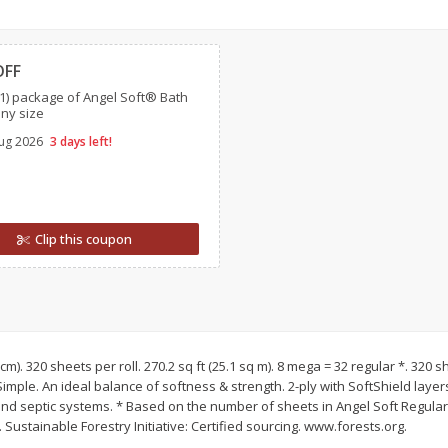
l (1
Raspberries
Winners Circle Blueber
Clipped
(551 Ml)
OFF
1) package of Angel Soft® Bath
Save
$2.69
Save
$2.69
any size
$
2
50
$
2
50
each
each
ug 2026
3 days left!
Add to cart
Add to cart
Clip this coupon
.1 cm). 320 sheets per roll. 270.2 sq ft (25.1 sq m). 8 mega = 32 regular *. 320 s
 Simple. An ideal balance of softness & strength. 2-ply with SoftShield laye
nd septic systems. * Based on the number of sheets in Angel Soft Regular 
Sustainable Forestry Initiative: Certified sourcing. www.forests.org.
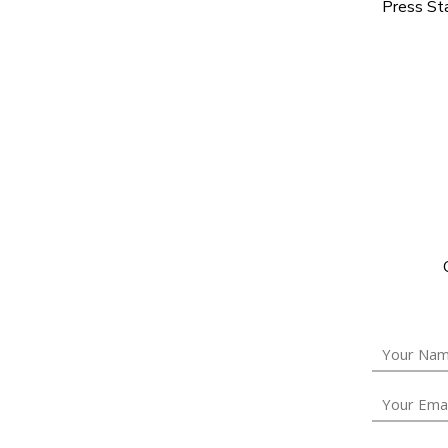
Press Sta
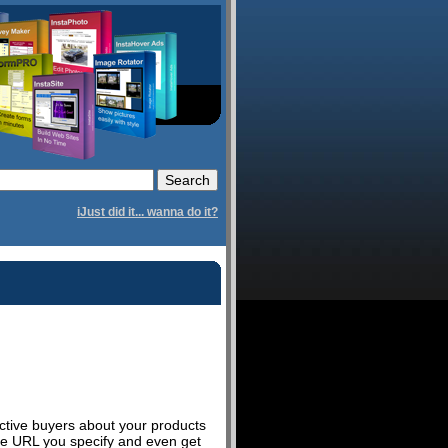
iJust did it... wanna do it?
ctive buyers about your products
ite URL you specify and even get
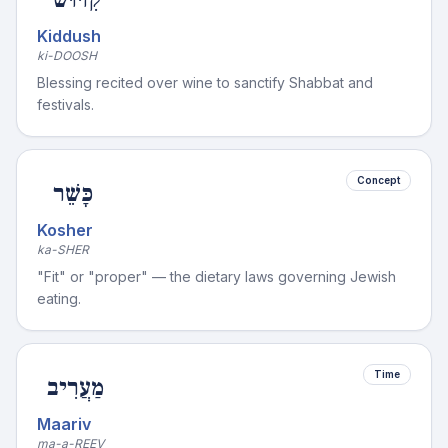
Kiddush
ki-DOOSH
Blessing recited over wine to sanctify Shabbat and
festivals.
Concept
כָּשֵׁר
Kosher
ka-SHER
"Fit" or "proper" — the dietary laws governing Jewish
eating.
Time
מַעֲרִיב
Maariv
ma-a-REEV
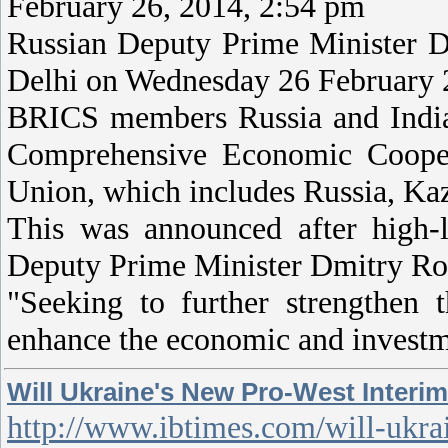
February 26, 2014, 2:54 pm
Russian Deputy Prime Minister 
Delhi on Wednesday 26 February
BRICS members Russia and India 
Comprehensive Economic Cooper
Union, which includes Russia, Ka
This was announced after high
Deputy Prime Minister Dmitry Ro
"Seeking to further strengthen t
enhance the economic and investm
Will Ukraine's New Pro-West Inter
http://www.ibtimes.com/will-ukra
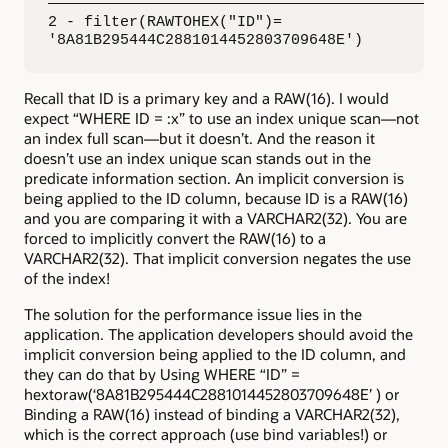
—————————————————————————————————————————————
2 - filter(RAWTOHEX("ID")=

'8A81B295444C2881014452803709648E')
Recall that ID is a primary key and a RAW(16). I would
expect “WHERE ID = :x” to use an index unique scan—not
an index full scan—but it doesn’t. And the reason it
doesn’t use an index unique scan stands out in the
predicate information section. An implicit conversion is
being applied to the ID column, because ID is a RAW(16)
and you are comparing it with a VARCHAR2(32). You are
forced to implicitly convert the RAW(16) to a
VARCHAR2(32). That implicit conversion negates the use
of the index!
The solution for the performance issue lies in the
application. The application developers should avoid the
implicit conversion being applied to the ID column, and
they can do that by Using WHERE “ID” =
hextoraw(‘8A81B295444C2881014452803709648E’ ) or
Binding a RAW(16) instead of binding a VARCHAR2(32),
which is the correct approach (use bind variables!) or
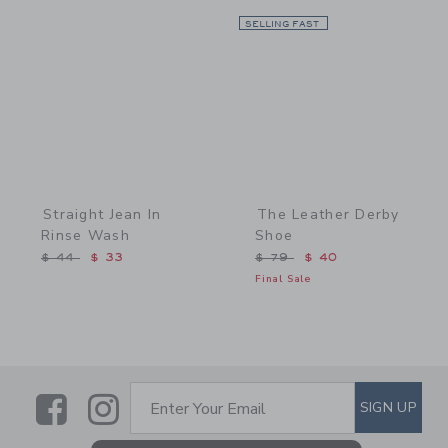
Link
SELLING FAST
Link
Straight Jean In
The Leather Derby
Rinse Wash
Shoe
Price reduced from $ 44 to
Price reduced from $ 79 
$ 44
$ 33
$ 79
$ 40
Final Sale
Link
Link
SUBSCRIBE TO EMAIL ALE
SIGN UP
Enter Your Email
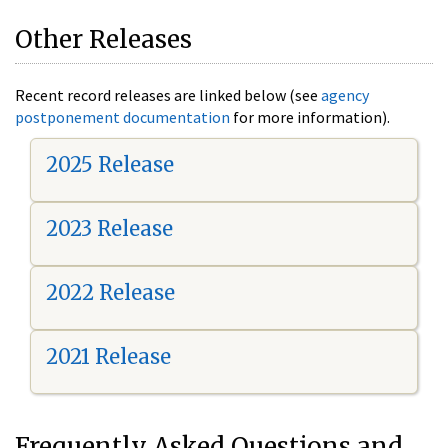
Other Releases
Recent record releases are linked below (see
agency
postponement documentation
for more information).
2025 Release
2023 Release
2022 Release
2021 Release
Frequently Asked Questions and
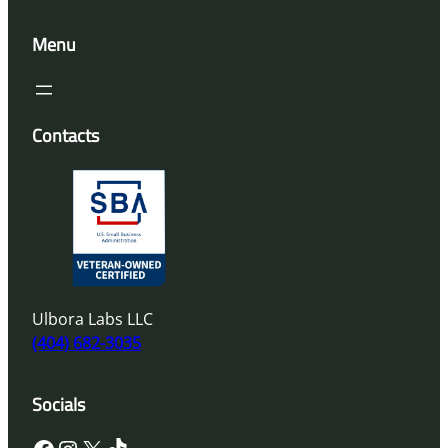
Menu
Contacts
Ulbora Labs LLC
(404) 682-3035
Socials
Facebook
Instagram
X
TikTok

AIM OF THE EXERCISE
Up to and including the line containing "Recall that ID", quote each line of the entries above from the very first, please, exactly and without images.

SOLUTION FOR THIS PROBLEM
l (1
Raspberries
Winners Circle Blueber
Clipped
(551 Ml)
OFF
1) package of Angel Soft® Bath
Save
$2.69
Save
$2.69
any size
$
2
50
$
2
50
each
each
ug 2026
3 days left!
Add to cart
Add to cart
Clip this coupon
.1 cm). 320 sheets per roll. 270.2 sq ft (25.1 sq m). 8 mega = 32 regular *. 320 s
 Simple. An ideal balance of softness & strength. 2-ply with SoftShield laye
nd septic systems. * Based on the number of sheets in Angel Soft Regular 
Sustainable Forestry Initiative: Certified sourcing. www.forests.org.
Press Sta
iJust did it... wanna do it?
ctive buyers about your products
ite URL you specify and even get
Kiddush
ki-DOOSH
Blessing recited over wine to sanctify Shabbat and
festivals.
Concept
כָּשֵׁר
Kosher
ka-SHER
"Fit" or "proper" — the dietary laws governing Jewish
eating.
Time
מַעֲרִיב
Maariv
ma-a-REEV
February 26, 2014, 2:54 pm
Russian Deputy Prime Minister 
Delhi on Wednesday 26 February
BRICS members Russia and India 
Comprehensive Economic Cooper
Union, which includes Russia, Ka
This was announced after high
Deputy Prime Minister Dmitry Ro
"Seeking to further strengthen t
enhance the economic and investm
Will Ukraine's New Pro-West Inter
http://www.ibtimes.com/will-ukra
—————————————————————————————————————————————
2 - filter(RAWTOHEX("ID")=

'8A81B295444C2881014452803709648E')
Recall that ID is a primary key and a RAW(16). I would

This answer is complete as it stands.